MetLife To Pay $123 Million For FHA Lending Violations

MetLife Home Loans LLC has agreed to pay the United States $123.5 million to resolve alleged Federal Housing Administration (FHA) mortgage lending violations, the Department of Justice recently announced.

The violations did not involve reverse mortgage loans, the Department of Justice confirmed.

Mortgage finance company MetLife Home Loans is the successor to MetLife Bank N.A, and is paying the amount to resolve allegations against MetLife Bank.

Advertisement

Bridgewater, N.J-based MetLife Bank was a banking services company that in June 2013 merged into MetLife Home Loans, headquartered in Irving, Texas.  MetLife Bank was, and MetLife Home Loans is, a wholly owned subsidiary of MetLife Inc. (NYSE: MET), a holding company headquartered in New York City.

MetLife Inc. closed its reverse mortgage business, selling its reverse mortgage servicing portfolio to Nationstar Mortgage, in 2012.

MetLife Bank allegedly violated the the False Claims Act by knowingly originating and underwriting mortgage loans insured by the U.S. Department of Housing and Urban Development’s (HUD) FHA that did not meet applicable requirements, according to the Office of Inspector General.
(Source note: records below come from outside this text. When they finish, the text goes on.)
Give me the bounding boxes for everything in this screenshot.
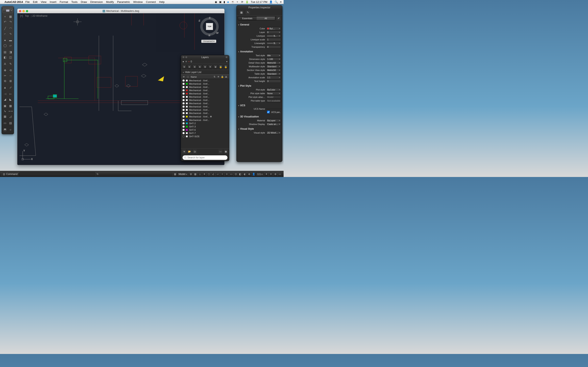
layer-color-swatch[interactable] — [186, 116, 188, 118]
layer-row[interactable]: Mechanical - Xref... — [181, 79, 229, 82]
compass-w[interactable]: W — [216, 32, 218, 34]
current-layer-selector[interactable]: ● ❄ ▪ 0 ▾ — [181, 59, 229, 64]
tool-offset-icon[interactable]: ⊣ — [3, 92, 8, 96]
bookmark-icon[interactable]: ▮ — [224, 0, 225, 3]
tool-chamfer-icon[interactable]: ◣ — [8, 97, 13, 102]
menu-modify[interactable]: Modify — [106, 0, 114, 3]
layer-row[interactable]: SHT-SIZE — [181, 135, 229, 138]
otrack-icon[interactable]: ∠ — [211, 172, 215, 176]
tool-extend-icon[interactable]: ↔ — [8, 73, 13, 78]
layer-color-swatch[interactable] — [186, 96, 188, 98]
wifi-icon[interactable]: ᯤ — [236, 0, 239, 3]
value-text-height[interactable]: 3 — [266, 80, 281, 83]
value-layer[interactable]: 0 — [266, 31, 281, 34]
tool-scale-icon[interactable]: ⤢ — [8, 85, 13, 90]
header-plot-icon[interactable]: 🖶 — [225, 76, 227, 78]
compass-n[interactable]: N — [208, 34, 210, 37]
view-cube[interactable]: TOP N S E W — [200, 17, 219, 36]
value-transparency[interactable]: 0 — [266, 45, 281, 49]
layer-manager-icon[interactable]: 🗂 — [193, 150, 197, 154]
header-visibility-icon[interactable]: 👁 — [182, 76, 185, 78]
layer-visibility-icon[interactable] — [182, 109, 185, 111]
coffee-icon[interactable]: ☕ — [231, 0, 234, 3]
tool-stretch-icon[interactable]: ⊢ — [8, 92, 13, 96]
layer-row[interactable]: Mechanical - Xref... — [181, 105, 229, 108]
tool-fillet-icon[interactable]: ◢ — [3, 97, 8, 102]
tool-add-point-icon[interactable]: + — [3, 14, 8, 19]
tool-box-icon[interactable]: ▦ — [8, 14, 13, 19]
header-freeze-icon[interactable]: ❄ — [217, 75, 220, 78]
layer-color-swatch[interactable] — [186, 112, 188, 114]
tool-polygon-icon[interactable]: ▱ — [8, 43, 13, 48]
layer-row[interactable]: Mechanical - Xref... — [181, 92, 229, 95]
inspector-eyedropper-icon[interactable]: ✐ — [277, 16, 281, 20]
value-linetype[interactable]: B.. — [266, 34, 281, 38]
menu-tools[interactable]: Tools — [71, 0, 77, 3]
tool-layer-dropdown[interactable] — [2, 8, 13, 13]
header-color-icon[interactable]: ▢ — [186, 75, 189, 78]
layer-color-swatch[interactable] — [186, 122, 188, 124]
tool-rotate-icon[interactable]: ⟲ — [8, 68, 13, 73]
layer-row[interactable]: SHT-2 — [181, 122, 229, 125]
section-ucs[interactable]: UCS — [238, 104, 281, 107]
am-icon[interactable]: ◐ — [242, 172, 247, 176]
annotation-scale-selector[interactable]: 1:1 — [256, 172, 264, 176]
layer-visibility-icon[interactable] — [182, 96, 185, 98]
inspector-mode-icon[interactable]: ▦ — [239, 10, 243, 15]
tool-boundary-icon[interactable]: ◫ — [8, 55, 13, 60]
user-icon[interactable]: 👤 — [269, 0, 273, 3]
tpy-icon[interactable]: ▭ — [229, 172, 233, 176]
value-mleader-style[interactable]: Standard — [266, 65, 281, 68]
layer-row[interactable]: SHT-7 — [181, 132, 229, 135]
layer-row[interactable]: Mechanical - Xref... — [181, 102, 229, 105]
menu-connect[interactable]: Connect — [146, 0, 156, 3]
lock-ui-icon[interactable]: ⤧ — [268, 172, 273, 176]
layer-visibility-icon[interactable] — [182, 132, 185, 134]
cmd-recent-icon[interactable]: ↻ — [95, 172, 100, 176]
layer-on-icon[interactable]: ≋ — [203, 65, 207, 69]
battery-icon[interactable]: 🔋 — [245, 0, 249, 3]
picture-icon[interactable]: ▣ — [219, 0, 222, 3]
value-annotation-scale[interactable]: 1:1 — [266, 76, 281, 79]
tool-table-icon[interactable]: ▦ — [3, 114, 8, 119]
tool-leader-icon[interactable]: ↳ — [3, 109, 8, 114]
tag-icon[interactable]: ◆ — [227, 0, 229, 3]
value-table-style[interactable]: Standard — [266, 72, 281, 75]
layer-visibility-icon[interactable] — [182, 122, 185, 124]
tool-copy-icon[interactable]: ⧉ — [3, 78, 8, 83]
layer-row[interactable]: Mechanical - Xref... ❄ — [181, 115, 229, 118]
tool-text-icon[interactable]: A — [3, 61, 8, 66]
layer-unlock-icon[interactable]: 🔓 — [224, 65, 228, 69]
value-section-style[interactable]: Metric50 — [266, 68, 281, 72]
avis-icon[interactable]: 👤 — [251, 172, 256, 176]
layer-visibility-icon[interactable] — [182, 102, 185, 104]
menu-draw[interactable]: Draw — [81, 0, 87, 3]
layer-visibility-icon[interactable] — [182, 89, 185, 91]
layer-color-swatch[interactable] — [186, 125, 188, 128]
value-ucs-per[interactable]: UCS per... — [266, 110, 281, 114]
layer-visibility-icon[interactable] — [182, 86, 185, 88]
tool-plot-icon[interactable]: ▤ — [8, 120, 13, 125]
layer-visibility-icon[interactable] — [182, 99, 185, 101]
sc-icon[interactable]: ◧ — [238, 172, 242, 176]
layer-row[interactable]: Mechanical - Xref... — [181, 99, 229, 102]
tool-mirror-icon[interactable]: ▲ — [3, 85, 8, 90]
layer-visibility-icon[interactable] — [182, 112, 185, 114]
layer-state-icon[interactable]: ≋ — [182, 65, 186, 69]
value-lineweight[interactable]: B.. — [266, 42, 281, 45]
tool-light-icon[interactable]: ☼ — [8, 127, 13, 132]
tool-region-icon[interactable]: ◧ — [3, 55, 8, 60]
tool-arc-icon[interactable]: ◠ — [8, 26, 13, 31]
layer-row[interactable]: Mechanical - Xref... — [181, 95, 229, 99]
section-plot-style[interactable]: Plot Style — [238, 84, 281, 88]
layer-color-swatch[interactable] — [186, 86, 188, 88]
layer-color-swatch[interactable] — [186, 132, 188, 134]
value-ucs-name[interactable] — [266, 108, 281, 109]
tool-line-icon[interactable]: ╱ — [3, 26, 8, 31]
layer-color-swatch[interactable] — [186, 129, 188, 131]
menu-dimension[interactable]: Dimension — [90, 0, 103, 3]
value-detail-style[interactable]: Metric50 — [266, 61, 281, 64]
ducs-icon[interactable]: ▱ — [215, 172, 220, 176]
layer-color-swatch[interactable] — [186, 102, 188, 104]
layer-visibility-icon[interactable] — [182, 92, 185, 95]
“MetLife Bank’s improper FHA lending practices not only wasted taxpayer funds, but also inflicted harm on homeowners and the housing market that lasts to this day,” said Acting Assistant Attorney General Joyce R. Branda of the Justice Department’s Civil Division, in a statement.

As part of the settlement, MetLife Home Loans admitted that from September 2008 through March 2012 it repeatedly certified for FHA insurance mortgage loans that did not meet HUD underwriting requirements, said the Department of Justice, adding that MetLife Bank was aware that a “substantial percentage” of these loans were not eligible for FHA mortgage insurance due to its own internal quality control findings.

According to these findings, between January 2009 and August 2010, the portion of MetLife Bank loans containing the most serious category of deficiencies, which MetLife Bank called “material/significant,” ranged from 25% to more than 60%, the Department of Justice said.

Quality control findings were allegedly routinely shared with MetLife Bank’s senior managers, including the chief executive officer and board of directors.

“We appreciate that MetLife Bank has accepted responsibility for its actions and is settling with the government,” said General Counsel Helen Kanovsky of HUD.